W 2009 roku jamajski sprinter Usain Bolt ustanowił rekord świata w sprincie na 100 metrów w czasie 9,58 sekundy. Dla tych z nas bardziej przyzwyczajonych do siedzenia niż sprintu, tłumaczenie tego wyczynu w kategoriach prędkości jest po prostu podkreśleniem oszałamiającego charakteru występu Bolta.
Prędkość to tempo, w jakim obiekt (lub osoba) porusza się w czasie. Przedstawia się ją matematycznie jako prędkość = d/t (gdzie d to odległość, a t to czas). Oznacza to, że prędkość Bolta podczas jego rekordowego biegu wynosiła 10,44 metra na sekundę. Ponieważ wiele osób jest bardziej zaznajomionych z samochodami i ograniczeniami prędkości, bardziej użyteczne może być myślenie o tym w kategoriach kilometrów na godzinę lub mil na godzinę: 37,58 lub 23,35, odpowiednio. To szybciej niż szacowana średnia prędkość ruchu drogowego w amerykańskich miastach Boston, Nowy Jork i San Francisco. Jeszcze bardziej zdumiewający jest fakt, że Bolt wystartował z prędkości zerowej, a następnie musiał przyspieszyć, co oznacza, że jego prędkość maksymalna w rzeczywistości była większa.

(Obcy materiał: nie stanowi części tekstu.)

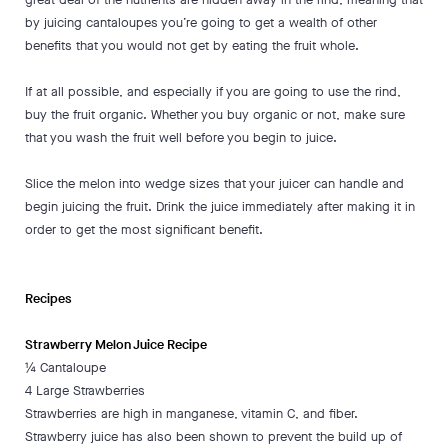
by juicing cantaloupes you’re going to get a wealth of other
benefits that you would not get by eating the fruit whole.
If at all possible, and especially if you are going to use the rind,
buy the fruit organic. Whether you buy organic or not, make sure
that you wash the fruit well before you begin to juice.
Slice the melon into wedge sizes that your juicer can handle and
begin juicing the fruit. Drink the juice immediately after making it in
order to get the most significant benefit.
Recipes
Strawberry Melon Juice Recipe
¼ Cantaloupe
4 Large Strawberries
Strawberries are high in manganese, vitamin C, and fiber.
Strawberry juice has also been shown to prevent the build up of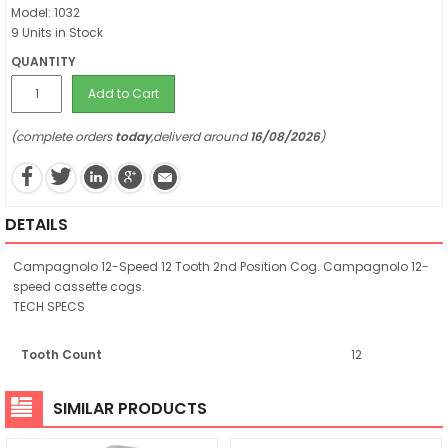
Model: 1032
9 Units in Stock
QUANTITY
Add to Cart
(complete orders
today
,deliverd around
16/08/2026
)
DETAILS
Campagnolo 12-Speed 12 Tooth 2nd Position Cog. Campagnolo 12-
speed cassette cogs.
TECH SPECS
Tooth Count
12
SIMILAR PRODUCTS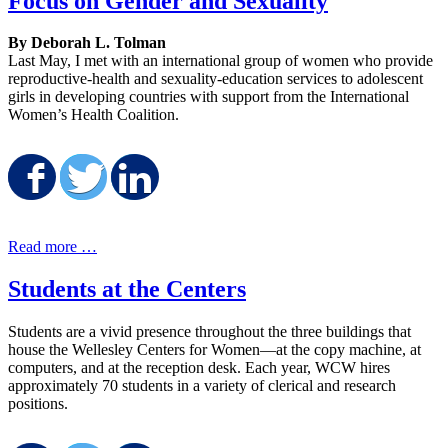
Focus on Gender and Sexuality
By Deborah L. Tolman
Last May, I met with an international group of women who provide
reproductive-health and sexuality-education services to adolescent
girls in developing countries with support from the International
Women’s Health Coalition.
Share on Facebook
Share on Twitter
Share on LinkedIn
Read more …
Students at the Centers
Students are a vivid presence throughout the three buildings that
house the Wellesley Centers for Women—at the copy machine, at
computers, and at the reception desk. Each year, WCW hires
approximately 70 students in a variety of clerical and research
positions.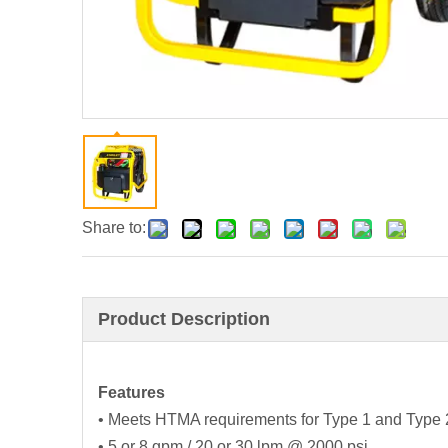
Share to:
Product Description
Features
• Meets HTMA requirements for Type 1 and Type 2 h
• 5 or 8 gpm / 20 or 30 lpm @ 2000 psi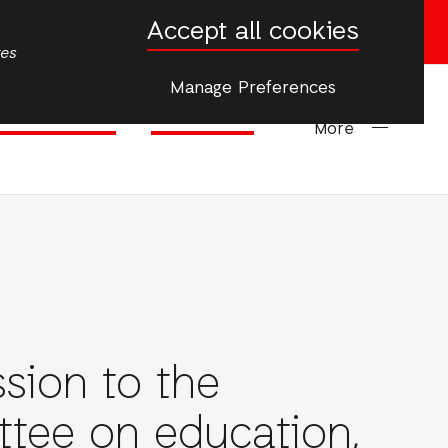
Accept all cookies
Donate now
tes
Manage Preferences
Climate Justice
Emergencies
More
sion to the
ionAid
tee on education,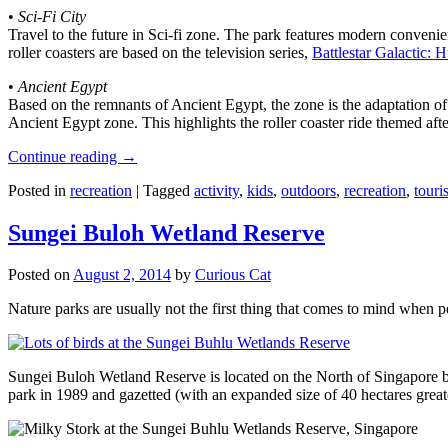
•
Sci-Fi City
Travel to the future in Sci-fi zone. The park features modern convenien
roller coasters are based on the television series,
Battlestar Galactic:
•
Ancient Egypt
Based on the remnants of Ancient Egypt, the zone is the adaptation o
Ancient Egypt zone. This highlights the roller coaster ride themed 
Continue reading
→
Posted in
recreation
|
Tagged
activity
,
kids
,
outdoors
,
recreation
,
touris
Sungei Buloh Wetland Reserve
Posted on
August 2, 2014
by
Curious Cat
Nature parks are usually not the first thing that comes to mind when 
Sungei Buloh Wetland Reserve is located on the North of Singapore bo
park in 1989 and gazetted (with an expanded size of 40 hectares great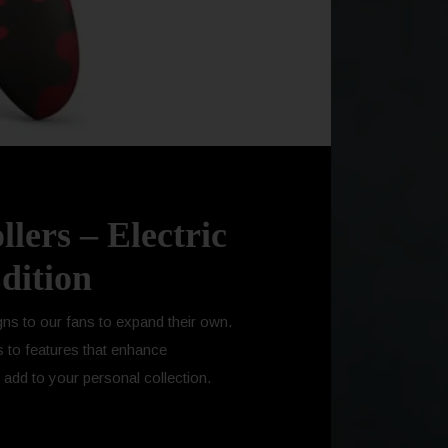
lers – Electric
dition
gns to our fans to expand their own.
s to features that enhance
add to your personal collection.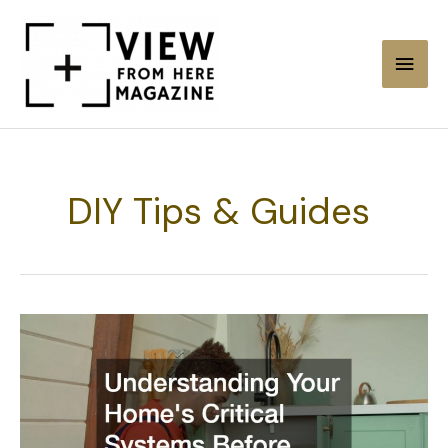
Skip
to
Main
content
Men
DIY Tips & Guides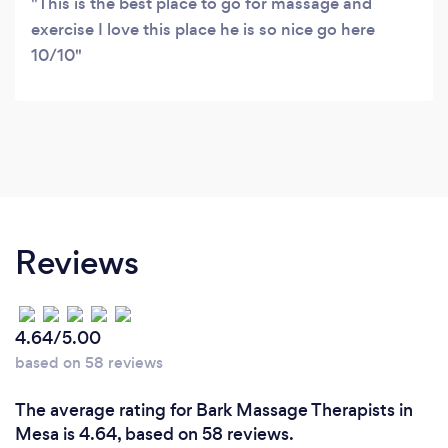
This is the best place to go for massage and
exercise I love this place he is so nice go here
10/10
Reviews
4.64/5.00
based on 58 reviews
The average rating for Bark Massage Therapists in
Mesa is 4.64, based on 58 reviews.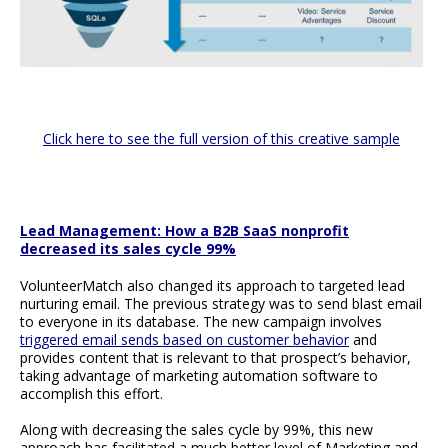
Click here to see the full version of this creative sample
Lead Management: How a B2B SaaS nonprofit
decreased its sales cycle 99%
VolunteerMatch also changed its approach to targeted lead
nurturing email. The previous strategy was to send blast email
to everyone in its database. The new campaign involves
triggered email sends based on customer behavior
and
provides content that is relevant to that prospect’s behavior,
taking advantage of marketing automation software to
accomplish this effort.
Along with decreasing the sales cycle by 99%, this new
approach has facilitated a much better level of Marketing and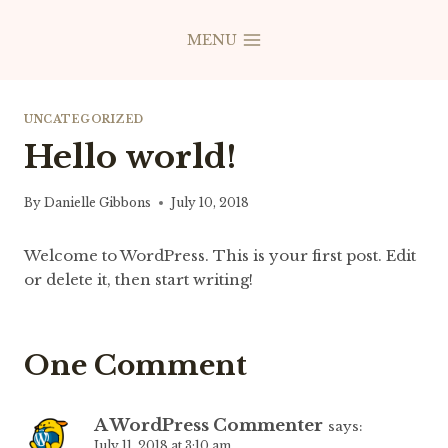
Skip
to
MENU
content
UNCATEGORIZED
Hello world!
By
Danielle Gibbons
July 10, 2018
Welcome to WordPress. This is your first post. Edit
or delete it, then start writing!
One Comment
A WordPress Commenter
says:
July 11, 2018 at 3:10 am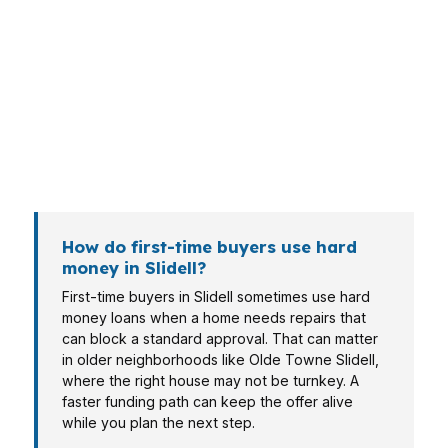
structures, and Slidell has enough variety to
make that obvious. A buyer in Lakeshore
Estates may need a different approach than
someone purchasing in Olde Towne Slidell.
Investors, first-time buyers, and owners with
unusual property conditions often look at hard
money when timing matters most.
How do first-time buyers use hard
money in Slidell?
First-time buyers in Slidell sometimes use hard
money loans when a home needs repairs that
can block a standard approval. That can matter
in older neighborhoods like Olde Towne Slidell,
where the right house may not be turnkey. A
faster funding path can keep the offer alive
while you plan the next step.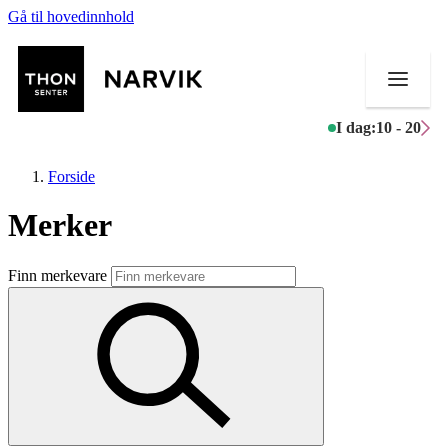
Gå til hovedinnhold
I dag:
10 - 20
Forside
Merker
Butikker
Finn merkevare
Mat og drikke
Helse
Aktiviteter
Tilbud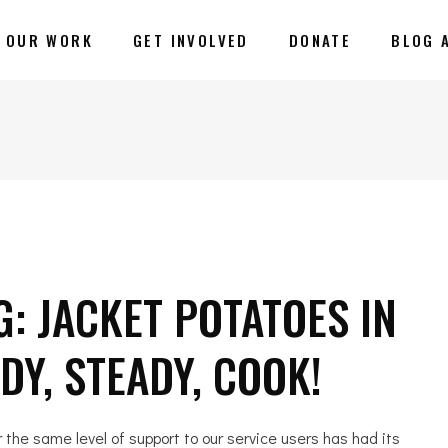
OUR WORK
GET INVOLVED
DONATE
BLOG 
: JACKET POTATOES IN
Y, STEADY, COOK!
r the same level of support to our service users has had its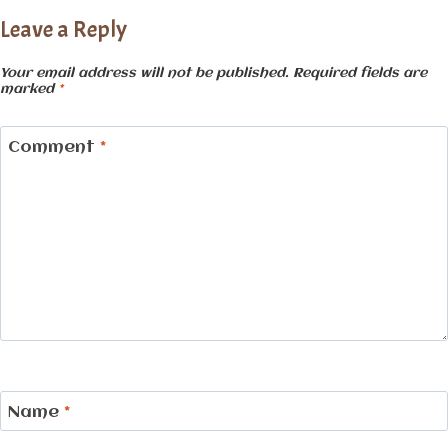
Leave a Reply
Your email address will not be published.
Required fields are
marked
*
Comment
*
Name
*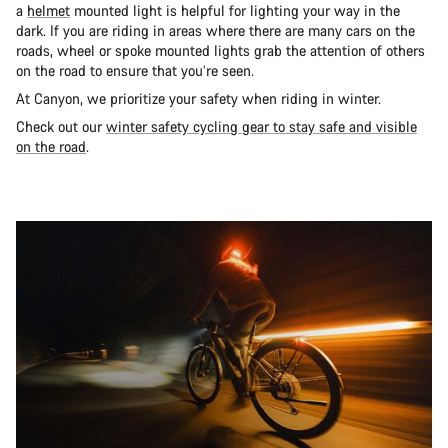
a
helmet
mounted light is helpful for lighting your way in the
dark. If you are riding in areas where there are many cars on the
roads, wheel or spoke mounted lights grab the attention of others
on the road to ensure that you’re seen.
At Canyon, we prioritize your safety when riding in winter.
Check out our
winter safety cycling gear to stay safe and visible
on the road
.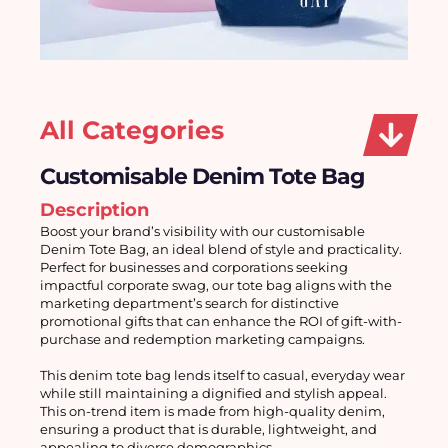
All Categories
Customisable Denim Tote Bag
Description
Boost your brand’s visibility with our customisable 
Denim Tote Bag, an ideal blend of style and practicality. 
Perfect for businesses and corporations seeking 
impactful corporate swag, our tote bag aligns with the 
marketing department’s search for distinctive 
promotional gifts that can enhance the ROI of gift-with-
purchase and redemption marketing campaigns.
This denim tote bag lends itself to casual, everyday wear 
while still maintaining a dignified and stylish appeal. 
This on-trend item is made from high-quality denim, 
ensuring a product that is durable, lightweight, and 
appealing to diverse demographics.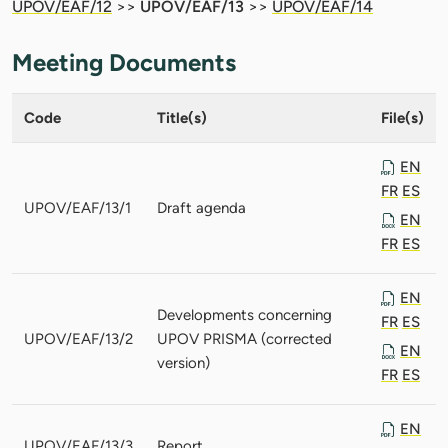
UPOV/EAF/12
>>
UPOV/EAF/13
>>
UPOV/EAF/14
Meeting Documents
Code
Title(s)
File(s)
EN
FR
ES
UPOV/EAF/13/1
Draft agenda
EN
FR
ES
EN
Developments concerning
FR
ES
UPOV/EAF/13/2
UPOV PRISMA (corrected
EN
version)
FR
ES
EN
UPOV/EAF/13/3
Report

W 2011 roku belgijscy naukowcy użyli laserów do pomiaru wydajności Bolta w różnych etapach wyścigu na 100 metrów, który odbył się we wrześniu tego roku. Odkryli, że 67,13 metrów w wyścigu, Bolt osiągnął maksymalną prędkość 43,99 kilometrów na godzinę (27,33 mil na godzinę). Wyścig ukończył z czasem 9,76 sekundy, ale badania sugerują, że z jego typem ciała, prawdopodobnie nie powinien być nawet konkurencyjny na tym dystansie. Z biomechanicznego punktu widzenia, najszybsi sprinterzy są stosunkowo niscy, a ich mięśnie są obciążone włóknami o szybkim splocie, co umożliwia im szybkie przyspieszenie. Elitarny sprinter jest zwartym sportowcem, a nie wysokim i szczupłym. Biorąc pod uwagę jego rozmiary – dosłownie o głowę i ramiona przewyższające innych zawodników – Bolt powinien być ostatni na mecie i ostatni na mecie. A jednak jest on najszybszym człowiekiem na świecie.